» Provided data
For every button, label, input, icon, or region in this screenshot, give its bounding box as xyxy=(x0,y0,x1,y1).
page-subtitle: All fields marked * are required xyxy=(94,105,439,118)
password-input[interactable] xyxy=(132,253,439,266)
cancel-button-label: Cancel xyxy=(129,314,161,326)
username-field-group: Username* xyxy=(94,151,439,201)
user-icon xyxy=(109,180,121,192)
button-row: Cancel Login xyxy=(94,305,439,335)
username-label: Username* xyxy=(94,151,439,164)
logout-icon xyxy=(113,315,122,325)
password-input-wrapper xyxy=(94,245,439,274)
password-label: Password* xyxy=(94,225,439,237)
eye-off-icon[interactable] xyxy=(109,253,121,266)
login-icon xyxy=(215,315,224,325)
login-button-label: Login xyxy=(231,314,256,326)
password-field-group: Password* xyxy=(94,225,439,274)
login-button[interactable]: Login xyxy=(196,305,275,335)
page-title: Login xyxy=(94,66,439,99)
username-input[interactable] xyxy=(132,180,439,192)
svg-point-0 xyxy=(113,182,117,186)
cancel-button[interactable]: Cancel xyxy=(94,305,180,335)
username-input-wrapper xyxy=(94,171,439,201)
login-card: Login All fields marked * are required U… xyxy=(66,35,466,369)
--
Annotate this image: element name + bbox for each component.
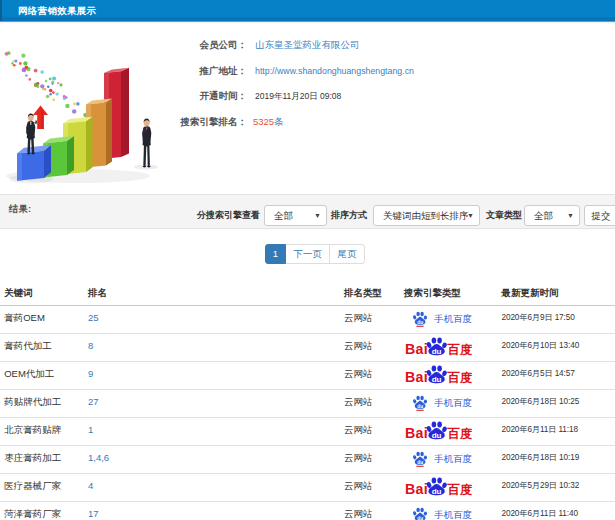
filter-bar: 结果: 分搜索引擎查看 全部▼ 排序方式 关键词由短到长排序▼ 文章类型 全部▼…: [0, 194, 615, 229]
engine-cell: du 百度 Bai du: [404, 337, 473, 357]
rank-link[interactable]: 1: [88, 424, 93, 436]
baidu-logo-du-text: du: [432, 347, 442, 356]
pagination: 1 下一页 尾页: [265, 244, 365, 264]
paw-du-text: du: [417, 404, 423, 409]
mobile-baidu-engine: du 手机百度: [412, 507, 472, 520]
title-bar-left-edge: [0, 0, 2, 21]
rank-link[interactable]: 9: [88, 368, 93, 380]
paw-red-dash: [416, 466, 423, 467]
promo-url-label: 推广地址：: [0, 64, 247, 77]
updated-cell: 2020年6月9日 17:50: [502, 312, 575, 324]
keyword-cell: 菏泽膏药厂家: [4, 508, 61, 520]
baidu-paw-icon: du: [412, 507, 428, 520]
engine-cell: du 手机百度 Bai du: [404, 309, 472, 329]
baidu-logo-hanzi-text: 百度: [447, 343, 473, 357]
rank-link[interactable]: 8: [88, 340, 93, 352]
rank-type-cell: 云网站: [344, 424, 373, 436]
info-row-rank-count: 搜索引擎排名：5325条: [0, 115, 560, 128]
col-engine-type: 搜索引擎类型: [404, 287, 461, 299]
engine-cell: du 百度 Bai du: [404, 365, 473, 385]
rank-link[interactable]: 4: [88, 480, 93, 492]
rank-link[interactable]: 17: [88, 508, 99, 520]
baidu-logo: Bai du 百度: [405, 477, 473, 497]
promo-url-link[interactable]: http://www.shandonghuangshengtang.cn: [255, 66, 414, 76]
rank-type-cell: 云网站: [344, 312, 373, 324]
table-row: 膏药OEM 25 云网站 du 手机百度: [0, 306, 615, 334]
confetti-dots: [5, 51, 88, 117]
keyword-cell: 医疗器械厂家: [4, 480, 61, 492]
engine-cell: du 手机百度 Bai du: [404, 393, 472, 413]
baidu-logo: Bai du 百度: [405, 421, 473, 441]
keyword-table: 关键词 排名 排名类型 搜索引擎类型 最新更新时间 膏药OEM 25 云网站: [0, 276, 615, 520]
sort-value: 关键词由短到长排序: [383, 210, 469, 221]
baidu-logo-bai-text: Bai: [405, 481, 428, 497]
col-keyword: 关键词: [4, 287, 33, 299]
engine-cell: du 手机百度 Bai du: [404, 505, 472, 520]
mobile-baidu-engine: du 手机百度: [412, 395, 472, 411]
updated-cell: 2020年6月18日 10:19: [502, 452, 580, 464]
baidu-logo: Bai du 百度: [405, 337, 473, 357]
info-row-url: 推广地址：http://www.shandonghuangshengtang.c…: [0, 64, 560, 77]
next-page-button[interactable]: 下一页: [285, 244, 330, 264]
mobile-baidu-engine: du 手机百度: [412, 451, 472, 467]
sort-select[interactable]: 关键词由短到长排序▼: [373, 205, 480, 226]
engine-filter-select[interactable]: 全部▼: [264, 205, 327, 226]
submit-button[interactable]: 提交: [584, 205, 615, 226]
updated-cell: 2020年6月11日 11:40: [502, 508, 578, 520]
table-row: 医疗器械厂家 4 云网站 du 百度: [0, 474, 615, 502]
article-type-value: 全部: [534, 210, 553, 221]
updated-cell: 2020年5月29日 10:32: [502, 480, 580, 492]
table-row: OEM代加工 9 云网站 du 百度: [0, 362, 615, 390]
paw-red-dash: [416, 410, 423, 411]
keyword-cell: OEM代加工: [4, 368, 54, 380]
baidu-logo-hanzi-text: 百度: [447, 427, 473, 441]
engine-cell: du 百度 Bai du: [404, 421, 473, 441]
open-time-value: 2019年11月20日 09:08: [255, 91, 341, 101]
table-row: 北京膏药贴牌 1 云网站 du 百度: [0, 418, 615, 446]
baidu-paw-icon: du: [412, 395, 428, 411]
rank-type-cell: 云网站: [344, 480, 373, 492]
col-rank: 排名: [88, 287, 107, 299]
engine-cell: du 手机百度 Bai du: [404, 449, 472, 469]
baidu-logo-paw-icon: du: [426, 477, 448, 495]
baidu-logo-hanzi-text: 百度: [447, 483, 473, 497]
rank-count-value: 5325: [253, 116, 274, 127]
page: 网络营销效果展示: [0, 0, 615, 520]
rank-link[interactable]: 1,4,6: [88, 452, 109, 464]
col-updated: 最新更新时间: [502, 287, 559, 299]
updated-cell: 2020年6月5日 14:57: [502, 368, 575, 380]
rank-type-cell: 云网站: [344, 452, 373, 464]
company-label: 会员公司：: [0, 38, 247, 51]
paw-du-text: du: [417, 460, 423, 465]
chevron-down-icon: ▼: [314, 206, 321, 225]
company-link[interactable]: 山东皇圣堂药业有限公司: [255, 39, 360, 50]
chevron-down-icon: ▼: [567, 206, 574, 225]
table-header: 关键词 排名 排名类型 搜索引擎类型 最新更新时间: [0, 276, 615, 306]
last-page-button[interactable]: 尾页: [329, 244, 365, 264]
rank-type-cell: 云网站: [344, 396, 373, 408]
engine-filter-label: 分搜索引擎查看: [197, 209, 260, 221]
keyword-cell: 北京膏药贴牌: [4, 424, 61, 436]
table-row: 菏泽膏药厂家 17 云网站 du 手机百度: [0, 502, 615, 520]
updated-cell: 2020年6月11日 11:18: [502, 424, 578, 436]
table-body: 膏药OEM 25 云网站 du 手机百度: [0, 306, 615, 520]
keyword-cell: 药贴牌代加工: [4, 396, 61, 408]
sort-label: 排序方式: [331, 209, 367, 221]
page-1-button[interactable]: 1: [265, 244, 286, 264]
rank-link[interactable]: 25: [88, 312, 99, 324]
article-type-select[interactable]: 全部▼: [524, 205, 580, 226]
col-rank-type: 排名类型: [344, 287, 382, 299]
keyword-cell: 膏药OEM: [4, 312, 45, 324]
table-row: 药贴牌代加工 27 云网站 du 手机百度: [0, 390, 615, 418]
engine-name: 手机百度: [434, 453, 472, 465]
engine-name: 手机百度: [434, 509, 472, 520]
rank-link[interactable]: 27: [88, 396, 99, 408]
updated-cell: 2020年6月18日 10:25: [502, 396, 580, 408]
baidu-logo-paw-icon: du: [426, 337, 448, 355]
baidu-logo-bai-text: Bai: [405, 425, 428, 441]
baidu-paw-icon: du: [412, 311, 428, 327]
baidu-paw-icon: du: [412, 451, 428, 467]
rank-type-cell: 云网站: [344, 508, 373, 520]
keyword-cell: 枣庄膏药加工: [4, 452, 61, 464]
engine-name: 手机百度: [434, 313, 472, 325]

» Action item
Read the listing line by line, and copy each line in which the word "最新更新时间" is found.

» Solved exercise
keyword-table: 关键词 排名 排名类型 搜索引擎类型 最新更新时间 膏药OEM 25 云网站: [0, 276, 615, 520]
col-updated: 最新更新时间: [502, 287, 559, 299]
table-header: 关键词 排名 排名类型 搜索引擎类型 最新更新时间: [0, 276, 615, 306]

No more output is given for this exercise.